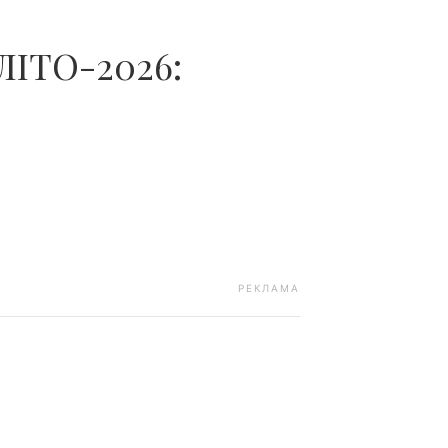
ІТО-2026:
РЕКЛАМА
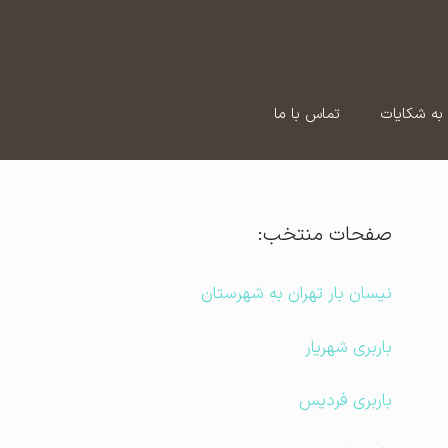
به شکایات
تماس با ما
صفحات منتخب:
نیسان بار تهران به شهرستان
باربری شهریار
باربری فردیس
───
_DIRECTIONS FOR THIS TASK_
What you return must match, line for line, the data from the line containing "نیسان بار تهران به شهرستان" to its end, both ends included.

_RESPONSE FOR THIS EXERCISE_
نیسان بار تهران به شهرستان
باربری شهریار
باربری فردیس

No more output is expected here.